Rekayasa Pengendalian Banjir (Flood Control Engineering)

Rekayasa Pengendalian Banjir 
Sabtu, 27 Desember 2014

   Pada artikel ini saya akan membahas masalah banjir yang sepertinya sudah menjadi masalah yang tak kunjung selesai di Indonesia khususnya di Ibu Kota DKI Jakarta, telah banyak kerugian yang ditimbulkan akibat bencana banjir antara lain timbulnya banyak korban jiwa dan kerugian materil. Dalam cakupan pembicaraan yang luas, kita bisa melihat banjir sebagai suatu bagian dari siklus hidrologi, yaitu pada bagian air di permukaan bumi yang bergerak ke laut. Dalam siklus hidrologi kita dapat melihat bahwa volume air yang mengalir di permukaan bumi  dominan ditentukan oleh tingkat curah hujan dan tingkat peresapan air ke dalam tanah.

Hydrologic Cycle

Aliran Permukaan = Curah Hujan - (Resapan air ke tanah + Penguapan ke udara)
 
   Dari persamaan tersebut dapat dikatakan bahwa makin besar curah hujan maka aliran permukaan yang terjadi makin besar pula, tetapi jika tingkat resapan air dalam tanah cukup tinggi maka aliran air permukaan dapat tereduksi secara signifikan, dengan kata lain peranan kantong-kantong air dan daerah resapan air sangat berperan dalam mereduksi tingkat banjir. Banjir merupakan suatu keadaan dimana adanya aliran air berlebih yang menyebabkan terendamnya suatu daratan/wilayah. Secara umum banjir terjadi oleh beberapa penyebab baik yang ditimbulkan oleh manusia maupun dari alam, antara lain:
  • Akibat aktivitas manusia maupaun pihak terkait pada daerah hulu khususnya disepanjang aliran sungai, misalnya melakukan aktivitas penebangan liar (Ilegal Logging), penggalian tambang liar, perubahan tata guna lahan, dsb. Perluh diketahui bahwa vegetasi/pepohonan berperan dalam penyerapan air tanah (Infiltrasi), memperkecil kecepatan aliran air yang mengalir (run off)  serta menjaga kekuatan tebing secara alami.  

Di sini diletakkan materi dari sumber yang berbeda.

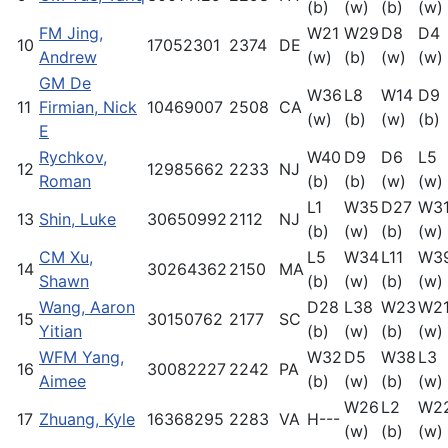
(b)
(w)
(b)
(w)
FM Jing,
W21
W29
D8
D4
10
17052301
2374
DE
Andrew
(w)
(b)
(w)
(w)
GM De
W36
L8
W14
D9
11
Firmian, Nick
10469007
2508
CA
(w)
(b)
(w)
(b)
E
Rychkov,
W40
D9
D6
L5
12
12985662
2233
NJ
Roman
(b)
(b)
(w)
(w)
L1
W35
D27
W3
13
Shin, Luke
30650992
2112
NJ
(b)
(w)
(b)
(w)
CM Xu,
L5
W34
L11
W3
14
30264362
2150
MA
Shawn
(b)
(w)
(b)
(w)
Wang, Aaron
D28
L38
W23
W2
15
30150762
2177
SC
Yitian
(b)
(w)
(b)
(w)
WFM Yang,
W32
D5
W38
L3
16
30082227
2242
PA
Aimee
(b)
(w)
(b)
(w)
W26
L2
W2
17
Zhuang, Kyle
16368295
2283
VA
H---
(w)
(b)
(w)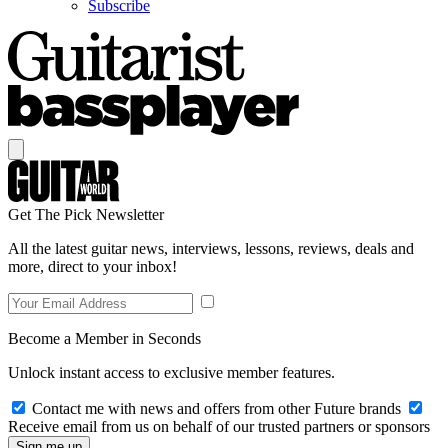
Subscribe
Get The Pick Newsletter
All the latest guitar news, interviews, lessons, reviews, deals and
more, direct to your inbox!
Become a Member in Seconds
Unlock instant access to exclusive member features.
Contact me with news and offers from other Future brands
Receive email from us on behalf of our trusted partners or sponsors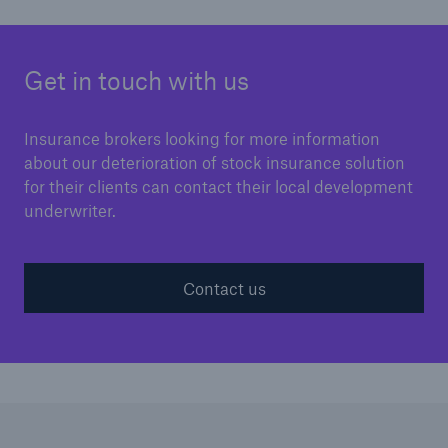
Get in touch with us
Insurance brokers looking for more information
about our deterioration of stock insurance solution
for their clients can contact their local development
underwriter.
Contact us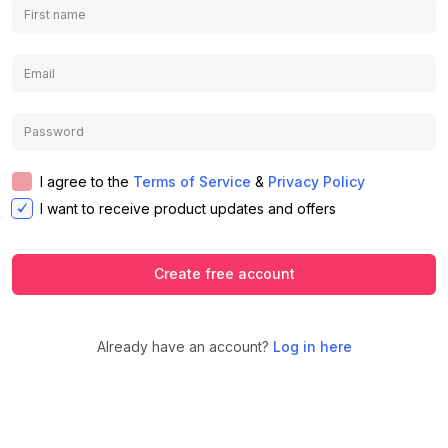
I agree to the
Terms of Service
&
Privacy Policy
I want to receive product updates and offers
Create free account
Already have an account?
Log in here
We use cookies to ensure you get the
best experience on our website.
Learn
Accept
Decline
more about our Privacy Policy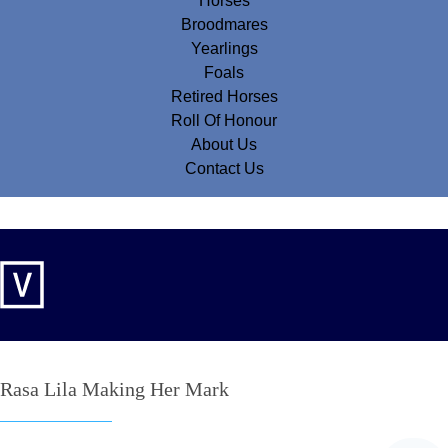
Horses
Broodmares
Yearlings
Foals
Retired Horses
Roll Of Honour
About Us
Contact Us
Rasa Lila Making Her Mark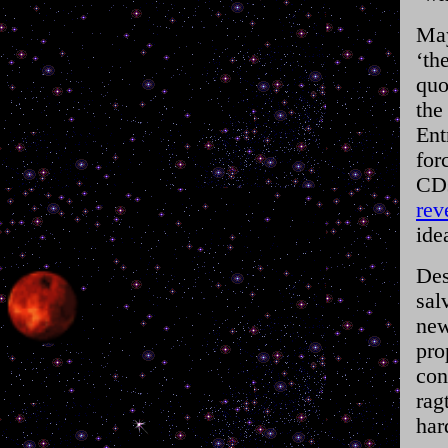
May
‘th
quo
the
Ent
for
CDs
rev
ide
Des
sal
new
pro
con
rag
har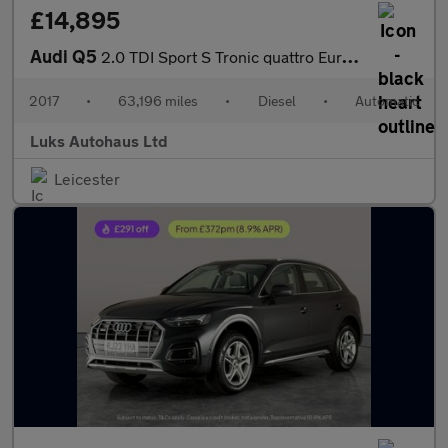
£14,895
Audi Q5
2.0 TDI Sport S Tronic quattro Euro 6 (s/s) 5dr
2017
•
63,196 miles
•
Diesel
•
Automatic
Luks Autohaus Ltd
Leicester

  • Akibat kurangnya  kesadaran masyarakat pada daerah hulu sampai hilir dalam  menjaga kebersihan saluran pembuangan/drainase/sungai seperti membuang sampah sembarang pada saluran/drainase dan sungai. Hal ini kelihatannya sepele tetapi sulit untuk dilakukan dan dibiasakan, tetapi dampak yang ditimbulkan sudah sangat jelas akan merugikan banyak pihak jika terjadi banjir. Dalam hal ini yang diperluhkan adalah kesadaran dan kedewasaan dalam membiasakan untuk tidak membuang sampah di sembarang tempat. 
  • Akibat adanya aktivitas pemukiman di sekitar bantaran sungai / sekitar sungai, dengan adanya pembangunan pemukiman di sekitar sungai maka kapasitas penampungan penampang sungai akan berpengaruh terlebih jika masyarakat disekitar bantaran sungai sering membuang sampah di sepanjang sungai. Hal ini yang seharusnya menjadi peranan pemerintah dalam mengatasi masalah tersebut.
  • Akibat kurangnya daerah resapan air di sekitar aliran sungai, seperti kantong-kantong air alami berupa rawa, danau, anak-anak sungai, maupun kantong air buatan serta ruang terbuka hijau di perkotaan. Hal ini yang merupakan salah satu pemicuh besarnya dampak banjir pada daerah hilir karena kurangnya daerah tangkapan air ketika hujan turun.
  • Akibat meningkatnya jumlah bangunan-bangunan tinggi di daerah perkotaan serta pemukiman yang makin padat sehingga ruang penyerapan air dan terbuka hijau semakin berkurang pada daerah perkotaan. Hal ini yang perluh dilakukan oleh pihak terkait dalam manajemen perkotaan agar tetap mempertahankan daerah resapan air serta pengaturan tata letak pemukiman yang layak sehingga dampak banjir dapat tereduksi. 
  

  • Akibat tingkat curah hujan yang tinggi juga dapat berpengaruh terhadap banjir, tetapi jika kondisi alam yang terjaga dengan baik serta sistem drainase yang tetap terjaga kondisi dan kapasitasnya tentunya tidak berpengaruh terhadap curah hujan yang tinggi. 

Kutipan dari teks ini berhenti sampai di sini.